Citrinet is a subword based model, not a character based one. You need to use EncDecCTCBPEModel and pass in a Tokenizer config We have not added character based configs for Citrinet as it cannot be trained with character encoding for English.

iddqd2d commented 2 years ago

Thanks, I change my code:

import torch
import pytorch_lightning as pl
import nemo.collections.asr as nemo_asr
from ruamel.yaml import YAML
from omegaconf import DictConfig, OmegaConf
from nemo.utils.exp_manager import exp_manager

model_conf_path = '/home/denis/tim/yaml/citrinet_1024.yaml'
params = OmegaConf.load(model_conf_path)
trainer = pl.Trainer(**params.trainer)
nemo_asr.models.EncDecCTCModelBPE(cfg=params.model, trainer=trainer)
exp_manager(trainer=trainer, cfg=params.exp_manager)
trainer.fit(model)

I create tokenaizer with an4("wav" format) data (command):

python /home/denis/NeMo/scripts/tokenizers/process_asr_text_tokenizer.py \
  --manifest="/home/denis/tim/new_prob/an4/train_manifest.json" \
  --data_root="/home/denis/tim/new_prob/tokenizer/" \
  --vocab_size=1024 \
  --tokenizer="spe" \
  --spe_type="unigram" \
  --spe_character_coverage=1.0 \
  --no_lower_case \
  --log

I got the filelist :

checkpoints
events.out.tfevents.1658399215.vosk.33707.0  
hparams.yaml       
nemo_error_log.txt
cmd-args.log  
.out.tfevents.1658399471.vosk.33707.1 
lightning_logs.txt  
nemo_log_globalrank-0_localrank-0.txt

in checkpoints:

'Citrinet-1024-8x-Stride--val_wer=1.0000-epoch=0.ckpt'  
'Citrinet-1024-8x-Stride--val_wer=1.0000-epoch=99-last.ckpt'
'Citrinet-1024-8x-Stride--val_wer=1.0000-epoch=1.ckpt'   
Citrinet-1024-8x-Stride.nemo
'Citrinet-1024-8x-Stride--val_wer=1.0000-epoch=2.ckpt'

I'm trying to recognize the file (code):

restored_model = nemo_asr.models.EncDecCTCModelBPE.load_from_checkpoint(my_path_three) // any *.ckpt file
print(restored_model.transcribe(paths2audio_files=[aud_2]))

or

restored_model = nemo_asr.models.ASRModel.restore_from(restore_path=my_model_three) // *nemo file
print(restored_model.transcribe(paths2audio_files=[aud_2]))

Result:

Transcribing: 100%|██████████████████████████████████████████████████████████████████████| 1/1 [00:03<00:00,  3.40s/it]
['ftettethreette ⁇ te ⁇ tettetthreetetteertethreete ctetteftteteftettette fiveteftthreetefteftethreeteerteftethreete ⁇ teftethreetetteftettethreetef etfttethreetethreeteerte']

Expected Result:

looks good can i help with something else that's all with that thank you for a call sir have a nice day be safe

My yaml file - https://github.com/iddqd2d/files/blob/main/citrinet_1024.yaml

titu1994 commented 2 years ago

Your model has not trained at all - look at the checkpoint directory - it's at 100% wer.
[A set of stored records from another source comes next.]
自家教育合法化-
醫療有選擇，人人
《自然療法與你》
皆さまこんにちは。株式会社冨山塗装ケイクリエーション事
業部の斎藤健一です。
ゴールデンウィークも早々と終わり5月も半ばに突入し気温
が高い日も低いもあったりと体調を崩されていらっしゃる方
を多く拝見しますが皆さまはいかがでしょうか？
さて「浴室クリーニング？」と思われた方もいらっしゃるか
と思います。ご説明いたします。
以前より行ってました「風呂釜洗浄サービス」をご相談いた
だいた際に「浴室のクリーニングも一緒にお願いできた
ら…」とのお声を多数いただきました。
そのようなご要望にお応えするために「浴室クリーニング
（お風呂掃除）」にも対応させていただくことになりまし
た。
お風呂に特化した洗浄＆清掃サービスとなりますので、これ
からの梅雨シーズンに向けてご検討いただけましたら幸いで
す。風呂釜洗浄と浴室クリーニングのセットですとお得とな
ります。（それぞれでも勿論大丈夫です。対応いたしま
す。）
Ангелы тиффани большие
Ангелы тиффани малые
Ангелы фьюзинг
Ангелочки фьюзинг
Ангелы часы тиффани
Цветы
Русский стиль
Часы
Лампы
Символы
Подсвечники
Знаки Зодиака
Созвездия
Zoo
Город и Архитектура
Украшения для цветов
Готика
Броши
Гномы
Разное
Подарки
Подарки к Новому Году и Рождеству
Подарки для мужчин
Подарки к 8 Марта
What dataset are you trying to train on and how many hours is it ? Possibly you are using too high LR or other things causing model to completely forget original training.

If the dataset is small (less than a hundred hour) you can try adapters with 1-2 epoch training to avoid forgetting full model training.
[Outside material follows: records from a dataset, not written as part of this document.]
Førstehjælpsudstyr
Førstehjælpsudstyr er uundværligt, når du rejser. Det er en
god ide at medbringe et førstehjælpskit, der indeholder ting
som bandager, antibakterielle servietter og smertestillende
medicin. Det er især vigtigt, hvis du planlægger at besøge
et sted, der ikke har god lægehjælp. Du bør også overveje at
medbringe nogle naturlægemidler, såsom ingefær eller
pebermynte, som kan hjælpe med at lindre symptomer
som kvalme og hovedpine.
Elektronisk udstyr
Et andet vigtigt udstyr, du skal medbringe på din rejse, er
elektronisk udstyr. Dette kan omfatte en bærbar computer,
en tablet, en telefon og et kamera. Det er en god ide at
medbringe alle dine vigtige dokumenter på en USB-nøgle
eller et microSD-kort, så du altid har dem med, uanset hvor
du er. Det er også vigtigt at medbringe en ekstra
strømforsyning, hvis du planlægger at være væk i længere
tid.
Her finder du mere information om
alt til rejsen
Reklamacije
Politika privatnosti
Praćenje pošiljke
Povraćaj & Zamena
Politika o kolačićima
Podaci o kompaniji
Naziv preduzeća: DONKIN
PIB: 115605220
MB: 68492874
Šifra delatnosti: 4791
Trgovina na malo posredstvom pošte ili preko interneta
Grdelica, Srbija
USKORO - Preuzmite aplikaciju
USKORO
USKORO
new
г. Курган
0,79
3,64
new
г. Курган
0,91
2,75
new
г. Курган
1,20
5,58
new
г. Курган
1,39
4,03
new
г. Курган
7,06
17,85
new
iddqd2d commented 2 years ago

Training dataset 2 sentences (46 words). It takes 5-10 minutes LR and other things: lr: 0.05 betas: [0.8, 0.25] weight_decay: 0.001 sched: name: CosineAnnealing warmup_steps: 5000 warmup_ratio: null min_lr: 1e-5 last_epoch: -1

My dataset: https://github.com/iddqd2d/files/blob/main/train-dataset.json

training was carried out on 50 epochs

titu1994 commented 2 years ago

... I'm pretty sure no E2E ASR model will train on that little data. I guess for debugging purposes you can try to overfit to it, but yeah that's just not going to work for anything general.

iddqd2d commented 2 years ago

training was at 50 epochs

iddqd2d commented 2 years ago

What is the minimum amount of data that should be?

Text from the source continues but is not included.